Task goal:
Each record below must be written out exactly as given.

——————————

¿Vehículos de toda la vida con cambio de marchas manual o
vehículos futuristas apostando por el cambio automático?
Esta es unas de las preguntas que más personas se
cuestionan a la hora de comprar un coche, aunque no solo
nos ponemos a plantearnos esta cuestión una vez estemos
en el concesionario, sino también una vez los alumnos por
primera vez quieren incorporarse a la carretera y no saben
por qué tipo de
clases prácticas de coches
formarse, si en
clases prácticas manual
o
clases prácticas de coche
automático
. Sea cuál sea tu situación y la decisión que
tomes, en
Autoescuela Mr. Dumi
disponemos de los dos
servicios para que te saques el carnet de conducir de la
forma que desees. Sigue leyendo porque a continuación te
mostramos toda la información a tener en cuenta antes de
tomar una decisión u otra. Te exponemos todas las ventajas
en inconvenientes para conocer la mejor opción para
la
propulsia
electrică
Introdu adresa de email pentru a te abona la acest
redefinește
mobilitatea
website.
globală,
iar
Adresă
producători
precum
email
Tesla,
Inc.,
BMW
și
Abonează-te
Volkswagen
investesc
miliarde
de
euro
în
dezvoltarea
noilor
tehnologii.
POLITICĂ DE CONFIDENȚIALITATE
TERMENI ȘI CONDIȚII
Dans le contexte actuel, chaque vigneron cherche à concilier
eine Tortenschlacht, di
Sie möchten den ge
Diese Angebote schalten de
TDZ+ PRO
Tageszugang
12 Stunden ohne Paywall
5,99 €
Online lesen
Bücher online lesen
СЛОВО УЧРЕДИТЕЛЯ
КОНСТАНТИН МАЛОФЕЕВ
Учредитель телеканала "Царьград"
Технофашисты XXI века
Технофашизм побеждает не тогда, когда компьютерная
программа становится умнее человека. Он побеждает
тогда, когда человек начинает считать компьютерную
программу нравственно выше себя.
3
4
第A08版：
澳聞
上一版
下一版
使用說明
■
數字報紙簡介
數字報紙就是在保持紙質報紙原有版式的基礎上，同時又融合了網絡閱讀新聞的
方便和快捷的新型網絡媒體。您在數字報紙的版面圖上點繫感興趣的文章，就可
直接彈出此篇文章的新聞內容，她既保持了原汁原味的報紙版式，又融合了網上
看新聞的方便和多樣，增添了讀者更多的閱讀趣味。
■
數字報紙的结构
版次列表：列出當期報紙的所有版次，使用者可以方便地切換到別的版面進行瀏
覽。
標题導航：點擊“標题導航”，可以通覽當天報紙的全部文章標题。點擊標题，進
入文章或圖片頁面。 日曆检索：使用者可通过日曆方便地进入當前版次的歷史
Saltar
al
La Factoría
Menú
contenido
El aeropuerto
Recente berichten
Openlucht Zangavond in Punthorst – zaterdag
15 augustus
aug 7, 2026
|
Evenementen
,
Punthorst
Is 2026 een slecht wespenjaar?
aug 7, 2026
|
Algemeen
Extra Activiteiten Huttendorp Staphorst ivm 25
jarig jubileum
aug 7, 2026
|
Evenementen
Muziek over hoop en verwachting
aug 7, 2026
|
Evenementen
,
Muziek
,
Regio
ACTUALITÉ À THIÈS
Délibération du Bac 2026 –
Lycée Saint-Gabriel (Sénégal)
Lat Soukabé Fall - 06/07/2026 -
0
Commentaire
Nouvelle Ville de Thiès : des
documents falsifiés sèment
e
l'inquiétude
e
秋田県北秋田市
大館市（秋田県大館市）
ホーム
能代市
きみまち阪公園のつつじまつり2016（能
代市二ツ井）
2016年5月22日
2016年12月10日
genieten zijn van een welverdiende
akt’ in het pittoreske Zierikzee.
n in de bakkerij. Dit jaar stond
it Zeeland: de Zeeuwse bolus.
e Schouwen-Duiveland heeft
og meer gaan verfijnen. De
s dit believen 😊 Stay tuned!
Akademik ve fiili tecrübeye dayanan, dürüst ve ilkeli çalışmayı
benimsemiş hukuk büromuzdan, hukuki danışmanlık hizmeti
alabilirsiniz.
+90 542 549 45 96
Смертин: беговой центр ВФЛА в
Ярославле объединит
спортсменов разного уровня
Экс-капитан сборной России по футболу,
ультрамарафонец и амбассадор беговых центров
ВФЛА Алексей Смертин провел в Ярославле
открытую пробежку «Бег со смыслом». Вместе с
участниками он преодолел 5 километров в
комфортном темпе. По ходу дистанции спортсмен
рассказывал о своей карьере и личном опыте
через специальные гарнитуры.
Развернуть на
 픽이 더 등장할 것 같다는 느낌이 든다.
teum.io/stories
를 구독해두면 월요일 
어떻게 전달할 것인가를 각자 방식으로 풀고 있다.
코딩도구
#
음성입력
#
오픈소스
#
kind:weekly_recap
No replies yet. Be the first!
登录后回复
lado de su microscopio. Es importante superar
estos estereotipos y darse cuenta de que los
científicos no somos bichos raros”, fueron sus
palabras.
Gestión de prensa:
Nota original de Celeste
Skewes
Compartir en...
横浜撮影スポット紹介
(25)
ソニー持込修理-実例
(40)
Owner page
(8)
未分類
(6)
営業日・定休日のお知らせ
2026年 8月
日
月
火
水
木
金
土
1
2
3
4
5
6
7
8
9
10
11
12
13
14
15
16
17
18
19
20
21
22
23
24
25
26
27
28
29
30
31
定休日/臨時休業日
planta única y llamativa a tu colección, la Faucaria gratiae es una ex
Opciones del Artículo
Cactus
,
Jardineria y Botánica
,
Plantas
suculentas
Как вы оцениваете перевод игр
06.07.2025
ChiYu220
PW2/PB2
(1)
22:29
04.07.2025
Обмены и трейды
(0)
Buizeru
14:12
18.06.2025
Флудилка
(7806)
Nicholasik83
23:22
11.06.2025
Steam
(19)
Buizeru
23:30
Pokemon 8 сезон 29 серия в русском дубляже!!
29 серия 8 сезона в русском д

——————————

Response to this task:
¿Vehículos de toda la vida con cambio de marchas manual o
vehículos futuristas apostando por el cambio automático?
Esta es unas de las preguntas que más personas se
cuestionan a la hora de comprar un coche, aunque no solo
nos ponemos a plantearnos esta cuestión una vez estemos
en el concesionario, sino también una vez los alumnos por
primera vez quieren incorporarse a la carretera y no saben
por qué tipo de
clases prácticas de coches
formarse, si en
clases prácticas manual
o
clases prácticas de coche
automático
. Sea cuál sea tu situación y la decisión que
tomes, en
Autoescuela Mr. Dumi
disponemos de los dos
servicios para que te saques el carnet de conducir de la
forma que desees. Sigue leyendo porque a continuación te
mostramos toda la información a tener en cuenta antes de
tomar una decisión u otra. Te exponemos todas las ventajas
en inconvenientes para conocer la mejor opción para
la
propulsia
electrică
Introdu adresa de email pentru a te abona la acest
redefinește
mobilitatea
website.
globală,
iar
Adresă
producători
precum
email
Tesla,
Inc.,
BMW
și
Abonează-te
Volkswagen
investesc
miliarde
de
euro
în
dezvoltarea
noilor
tehnologii.
POLITICĂ DE CONFIDENȚIALITATE
TERMENI ȘI CONDIȚII
Dans le contexte actuel, chaque vigneron cherche à concilier
eine Tortenschlacht, di
Sie möchten den ge
Diese Angebote schalten de
TDZ+ PRO
Tageszugang
12 Stunden ohne Paywall
5,99 €
Online lesen
Bücher online lesen
СЛОВО УЧРЕДИТЕЛЯ
КОНСТАНТИН МАЛОФЕЕВ
Учредитель телеканала "Царьград"
Технофашисты XXI века
Технофашизм побеждает не тогда, когда компьютерная
программа становится умнее человека. Он побеждает
тогда, когда человек начинает считать компьютерную
программу нравственно выше себя.
3
4
第A08版：
澳聞
上一版
下一版
使用說明
■
數字報紙簡介
數字報紙就是在保持紙質報紙原有版式的基礎上，同時又融合了網絡閱讀新聞的
方便和快捷的新型網絡媒體。您在數字報紙的版面圖上點繫感興趣的文章，就可
直接彈出此篇文章的新聞內容，她既保持了原汁原味的報紙版式，又融合了網上
看新聞的方便和多樣，增添了讀者更多的閱讀趣味。
■
數字報紙的结构
版次列表：列出當期報紙的所有版次，使用者可以方便地切換到別的版面進行瀏
覽。
標题導航：點擊“標题導航”，可以通覽當天報紙的全部文章標题。點擊標题，進
入文章或圖片頁面。 日曆检索：使用者可通过日曆方便地进入當前版次的歷史
Saltar
al
La Factoría
Menú
contenido
El aeropuerto
Recente berichten
Openlucht Zangavond in Punthorst – zaterdag
15 augustus
aug 7, 2026
|
Evenementen
,
Punthorst
Is 2026 een slecht wespenjaar?
aug 7, 2026
|
Algemeen
Extra Activiteiten Huttendorp Staphorst ivm 25
jarig jubileum
aug 7, 2026
|
Evenementen
Muziek over hoop en verwachting
aug 7, 2026
|
Evenementen
,
Muziek
,
Regio
ACTUALITÉ À THIÈS
Délibération du Bac 2026 –
Lycée Saint-Gabriel (Sénégal)
Lat Soukabé Fall - 06/07/2026 -
0
Commentaire
Nouvelle Ville de Thiès : des
documents falsifiés sèment
e
l'inquiétude
e
秋田県北秋田市
大館市（秋田県大館市）
ホーム
能代市
きみまち阪公園のつつじまつり2016（能
代市二ツ井）
2016年5月22日
2016年12月10日
genieten zijn van een welverdiende
akt’ in het pittoreske Zierikzee.
n in de bakkerij. Dit jaar stond
it Zeeland: de Zeeuwse bolus.
e Schouwen-Duiveland heeft
og meer gaan verfijnen. De
s dit believen 😊 Stay tuned!
Akademik ve fiili tecrübeye dayanan, dürüst ve ilkeli çalışmayı
benimsemiş hukuk büromuzdan, hukuki danışmanlık hizmeti
alabilirsiniz.
+90 542 549 45 96
Смертин: беговой центр ВФЛА в
Ярославле объединит
спортсменов разного уровня
Экс-капитан сборной России по футболу,
ультрамарафонец и амбассадор беговых центров
ВФЛА Алексей Смертин провел в Ярославле
открытую пробежку «Бег со смыслом». Вместе с
участниками он преодолел 5 километров в
комфортном темпе. По ходу дистанции спортсмен
рассказывал о своей карьере и личном опыте
через специальные гарнитуры.
Развернуть на
 픽이 더 등장할 것 같다는 느낌이 든다.
teum.io/stories
를 구독해두면 월요일 
어떻게 전달할 것인가를 각자 방식으로 풀고 있다.
코딩도구
#
음성입력
#
오픈소스
#
kind:weekly_recap
No replies yet. Be the first!
登录后回复
lado de su microscopio. Es importante superar
estos estereotipos y darse cuenta de que los
científicos no somos bichos raros”, fueron sus
palabras.
Gestión de prensa:
Nota original de Celeste
Skewes
Compartir en...
横浜撮影スポット紹介
(25)
ソニー持込修理-実例
(40)
Owner page
(8)
未分類
(6)
営業日・定休日のお知らせ
2026年 8月
日
月
火
水
木
金
土
1
2
3
4
5
6
7
8
9
10
11
12
13
14
15
16
17
18
19
20
21
22
23
24
25
26
27
28
29
30
31
定休日/臨時休業日
planta única y llamativa a tu colección, la Faucaria gratiae es una ex
Opciones del Artículo
Cactus
,
Jardineria y Botánica
,
Plantas
suculentas
Как вы оцениваете перевод игр
06.07.2025
ChiYu220
PW2/PB2
(1)
22:29
04.07.2025
Обмены и трейды
(0)
Buizeru
14:12
18.06.2025
Флудилка
(7806)
Nicholasik83
23:22
11.06.2025
Steam
(19)
Buizeru
23:30
Pokemon 8 сезон 29 серия в русском дубляже!!
29 серия 8 сезона в русском д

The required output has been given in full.